◆ Your goal: Among the records that follow, set down only the lines from the one containing "Sergio Porro" to the one containing "public. Ei locuiesc", both included, exactly.

Study material START

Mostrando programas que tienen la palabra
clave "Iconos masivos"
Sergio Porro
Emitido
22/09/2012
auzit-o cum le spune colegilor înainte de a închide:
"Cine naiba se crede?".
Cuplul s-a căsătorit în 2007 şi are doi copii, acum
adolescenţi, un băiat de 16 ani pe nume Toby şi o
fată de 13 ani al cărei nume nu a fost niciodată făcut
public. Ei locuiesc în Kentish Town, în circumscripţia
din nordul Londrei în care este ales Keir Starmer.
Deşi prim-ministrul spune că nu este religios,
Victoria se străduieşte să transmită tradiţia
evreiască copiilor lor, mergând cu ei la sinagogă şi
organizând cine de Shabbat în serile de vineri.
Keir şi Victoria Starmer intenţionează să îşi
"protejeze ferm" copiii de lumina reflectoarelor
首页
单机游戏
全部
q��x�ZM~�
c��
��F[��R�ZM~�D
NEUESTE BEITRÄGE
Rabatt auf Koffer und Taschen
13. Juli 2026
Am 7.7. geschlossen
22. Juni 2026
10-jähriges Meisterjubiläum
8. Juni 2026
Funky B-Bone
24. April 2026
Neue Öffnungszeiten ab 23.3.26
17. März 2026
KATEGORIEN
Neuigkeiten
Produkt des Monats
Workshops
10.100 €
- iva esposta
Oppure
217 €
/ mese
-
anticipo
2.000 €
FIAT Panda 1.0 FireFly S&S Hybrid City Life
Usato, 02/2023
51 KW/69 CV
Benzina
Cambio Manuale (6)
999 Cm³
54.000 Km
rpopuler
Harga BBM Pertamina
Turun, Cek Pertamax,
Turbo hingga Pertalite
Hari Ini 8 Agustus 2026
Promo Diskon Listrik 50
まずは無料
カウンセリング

Study material END

◆ Result for this exercise:
Sergio Porro
Emitido
22/09/2012
auzit-o cum le spune colegilor înainte de a închide:
"Cine naiba se crede?".
Cuplul s-a căsătorit în 2007 şi are doi copii, acum
adolescenţi, un băiat de 16 ani pe nume Toby şi o
fată de 13 ani al cărei nume nu a fost niciodată făcut
public. Ei locuiesc în Kentish Town, în circumscripţia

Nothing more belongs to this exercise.